Project

General

Profile

Bug #2975

OsmoBTS doesn't generate measurement indications in absence of uplink bursts

Added by laforge 9 months ago. Updated 10 days ago.

Status:
Stalled
Priority:
Normal
Assignee:
Category:
osmo-bts-trx
Target version:
-
Start date:
02/21/2018
Due date:
% Done:

90%

Spec Reference:

Description

If there are no uplink bursts received (but timestamp indications sent) from OsmoTRX, osmo-bts-trx doesn't appear to generate RSL MEAS REP messages at every SACCH multiframe (103 frames), as expected. Odd.


Related issues

Related to OsmoBTS - Bug #2965: No measurement reports sent for channels other than TCHResolved2018-02-19

Related to OsmoBTS - Bug #2987: OsmoBTS RxQual/RxLev averaging broken if bursts are missignStalled2018-02-23

Related to OsmoBTS - Bug #2700: Odd RTP behavior in case of bad / missing speech framesClosed2017-12-02

Related to OsmoBTS - Feature #2977: OsmoBTS measurment processing at L1SAP too complex / pass measurements along with dataNew2018-02-21

Related to OsmoBTS - Bug #3665: TTCN3 BTS_Tests last SACCH burst received too late -> wrong fake uplink measurement reportStalled2018-10-23

Related to OsmoBTS - Bug #3428: Too many contiguous elapsed fn, dropping...Stalled2018-07-28

History

#1 Updated by laforge 9 months ago

  • Related to Bug #2965: No measurement reports sent for channels other than TCH added

#2 Updated by laforge 9 months ago

The entire measurement computation + reporting process is driven by lchan_meas_check_compute(), which is only called from the l1sap whenever a PRIM_INFO_MEAS is reported up. In absence of bursts/blocks, this primitive is not reported and subsequently no measurement reports are generated.

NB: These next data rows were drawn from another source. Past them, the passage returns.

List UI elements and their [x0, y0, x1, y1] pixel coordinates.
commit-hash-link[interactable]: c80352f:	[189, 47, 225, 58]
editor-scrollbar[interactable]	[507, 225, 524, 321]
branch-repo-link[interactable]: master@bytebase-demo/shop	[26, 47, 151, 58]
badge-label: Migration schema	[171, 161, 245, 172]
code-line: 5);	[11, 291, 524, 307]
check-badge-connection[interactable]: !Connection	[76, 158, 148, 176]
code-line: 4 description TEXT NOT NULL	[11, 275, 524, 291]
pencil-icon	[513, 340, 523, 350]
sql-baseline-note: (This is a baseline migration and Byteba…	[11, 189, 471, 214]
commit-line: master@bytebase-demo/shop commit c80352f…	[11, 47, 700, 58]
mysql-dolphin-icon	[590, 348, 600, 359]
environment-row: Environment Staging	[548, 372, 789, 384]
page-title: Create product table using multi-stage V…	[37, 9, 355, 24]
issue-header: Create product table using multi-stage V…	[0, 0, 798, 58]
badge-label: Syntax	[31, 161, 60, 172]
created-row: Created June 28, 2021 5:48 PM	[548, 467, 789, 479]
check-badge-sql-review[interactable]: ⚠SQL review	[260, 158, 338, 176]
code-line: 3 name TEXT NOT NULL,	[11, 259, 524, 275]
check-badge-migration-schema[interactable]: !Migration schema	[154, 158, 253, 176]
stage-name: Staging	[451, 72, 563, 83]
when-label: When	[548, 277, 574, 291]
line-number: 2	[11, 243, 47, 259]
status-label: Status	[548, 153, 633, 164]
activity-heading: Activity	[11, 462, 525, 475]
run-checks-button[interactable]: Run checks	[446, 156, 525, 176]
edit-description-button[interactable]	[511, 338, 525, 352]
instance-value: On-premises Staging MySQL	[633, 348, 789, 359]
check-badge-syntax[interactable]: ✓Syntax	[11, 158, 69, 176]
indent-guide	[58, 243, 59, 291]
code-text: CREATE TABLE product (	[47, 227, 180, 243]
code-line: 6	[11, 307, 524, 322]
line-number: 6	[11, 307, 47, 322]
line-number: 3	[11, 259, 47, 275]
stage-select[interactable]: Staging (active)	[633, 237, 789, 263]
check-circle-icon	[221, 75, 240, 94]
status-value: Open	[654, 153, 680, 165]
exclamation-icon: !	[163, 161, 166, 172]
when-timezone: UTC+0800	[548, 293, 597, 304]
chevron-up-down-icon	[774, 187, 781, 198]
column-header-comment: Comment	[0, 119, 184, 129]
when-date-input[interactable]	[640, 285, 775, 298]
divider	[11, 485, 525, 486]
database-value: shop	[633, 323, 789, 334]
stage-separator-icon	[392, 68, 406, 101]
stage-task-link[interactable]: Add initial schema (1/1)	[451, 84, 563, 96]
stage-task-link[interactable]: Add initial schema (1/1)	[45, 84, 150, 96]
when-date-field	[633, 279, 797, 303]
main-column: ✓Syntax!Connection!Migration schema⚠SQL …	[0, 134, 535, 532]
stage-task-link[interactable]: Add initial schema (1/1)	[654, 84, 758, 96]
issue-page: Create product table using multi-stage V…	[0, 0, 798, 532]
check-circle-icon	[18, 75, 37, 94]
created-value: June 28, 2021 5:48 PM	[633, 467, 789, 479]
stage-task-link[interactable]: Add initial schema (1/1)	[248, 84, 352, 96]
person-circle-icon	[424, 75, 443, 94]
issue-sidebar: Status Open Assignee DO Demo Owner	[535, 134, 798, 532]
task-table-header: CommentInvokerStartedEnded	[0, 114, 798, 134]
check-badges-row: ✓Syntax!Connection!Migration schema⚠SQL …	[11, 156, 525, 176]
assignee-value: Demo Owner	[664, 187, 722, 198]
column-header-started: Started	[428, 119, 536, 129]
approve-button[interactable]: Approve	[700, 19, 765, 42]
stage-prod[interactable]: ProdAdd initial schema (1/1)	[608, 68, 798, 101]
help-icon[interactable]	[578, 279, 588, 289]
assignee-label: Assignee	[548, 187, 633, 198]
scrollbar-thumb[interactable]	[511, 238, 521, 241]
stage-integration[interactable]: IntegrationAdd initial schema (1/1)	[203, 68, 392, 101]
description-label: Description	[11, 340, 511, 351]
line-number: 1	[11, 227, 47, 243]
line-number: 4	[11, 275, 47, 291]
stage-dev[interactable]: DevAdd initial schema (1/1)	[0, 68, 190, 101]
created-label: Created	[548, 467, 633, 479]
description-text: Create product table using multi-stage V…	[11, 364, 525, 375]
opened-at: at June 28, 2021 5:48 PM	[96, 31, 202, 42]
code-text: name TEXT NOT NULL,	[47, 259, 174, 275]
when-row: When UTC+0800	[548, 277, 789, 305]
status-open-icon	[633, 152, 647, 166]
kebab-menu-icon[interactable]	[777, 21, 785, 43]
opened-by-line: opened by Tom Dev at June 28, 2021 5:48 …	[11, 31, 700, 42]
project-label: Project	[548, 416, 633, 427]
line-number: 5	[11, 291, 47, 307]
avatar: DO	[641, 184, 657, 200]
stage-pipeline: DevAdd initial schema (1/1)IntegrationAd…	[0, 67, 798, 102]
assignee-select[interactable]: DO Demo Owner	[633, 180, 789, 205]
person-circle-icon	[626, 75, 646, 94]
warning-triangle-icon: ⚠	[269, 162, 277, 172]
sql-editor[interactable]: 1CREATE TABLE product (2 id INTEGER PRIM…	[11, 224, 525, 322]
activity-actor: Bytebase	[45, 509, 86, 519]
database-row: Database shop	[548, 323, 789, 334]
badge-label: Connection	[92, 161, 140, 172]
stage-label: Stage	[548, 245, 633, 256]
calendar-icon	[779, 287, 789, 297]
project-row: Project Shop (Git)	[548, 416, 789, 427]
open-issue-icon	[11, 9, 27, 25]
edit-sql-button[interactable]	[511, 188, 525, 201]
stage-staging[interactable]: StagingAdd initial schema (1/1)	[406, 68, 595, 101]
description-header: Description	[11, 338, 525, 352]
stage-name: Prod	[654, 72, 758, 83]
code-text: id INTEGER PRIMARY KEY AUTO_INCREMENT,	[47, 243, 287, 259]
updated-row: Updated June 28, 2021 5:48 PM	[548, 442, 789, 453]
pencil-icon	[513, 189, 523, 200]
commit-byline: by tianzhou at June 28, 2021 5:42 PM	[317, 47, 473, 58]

What we should do instead is track the frame number and whenever the SACCH multiframe ends, we should trigger a RSL MEAS REP. the missing uplink bursts all have to count as erroneous, i.e. 100% bit errors.

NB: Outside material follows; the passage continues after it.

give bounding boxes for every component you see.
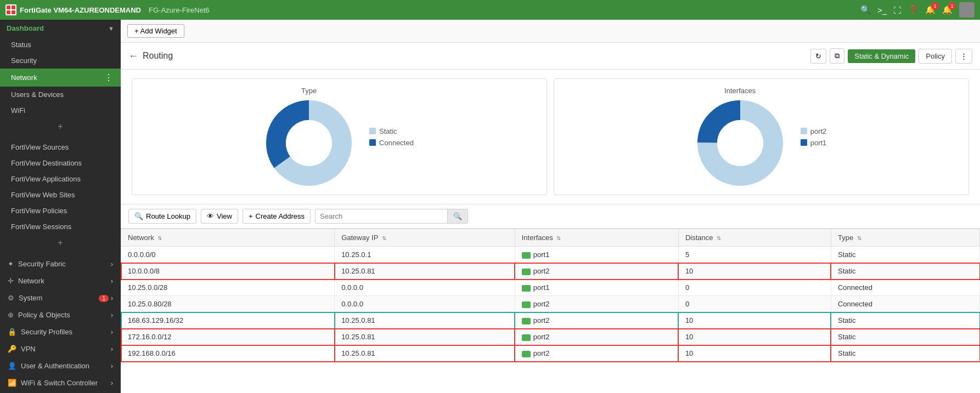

The entire dualism of PH_DATA.ind / PH_TCH.ind containg (unsued) measurement data, but then having a separate PRIM_INFO_MEAS is odd to begin with. The measurements should always accompany the PH-DATA.ind / PH-TCH.ind and PRIM_INFO_MEAS should be abandoned.

#3 Updated by laforge 9 months ago

  • Status changed from New to In Progress

#4 Updated by laforge 9 months ago

#5 Updated by laforge 9 months ago

#6 Updated by laforge 9 months ago

  • Related to Bug #2987: OsmoBTS RxQual/RxLev averaging broken if bursts are missign added

#7 Updated by laforge 3 months ago

  • Assignee set to dexter

#8 Updated by dexter 3 months ago

  • % Done changed from 0 to 50

One of the most sensitive parts here is when the SACCH block drops out because then the measurement computation process is not triggered. As we receive measurement indications we need to compare the frame number from the currently received one against the frame number of the previous one in order to check if we already crossed the boundary of a SACCH interval. I have now added a patch that does exactly that. Now a dropout of the SACCH interval will not supress the measurement computation anymore.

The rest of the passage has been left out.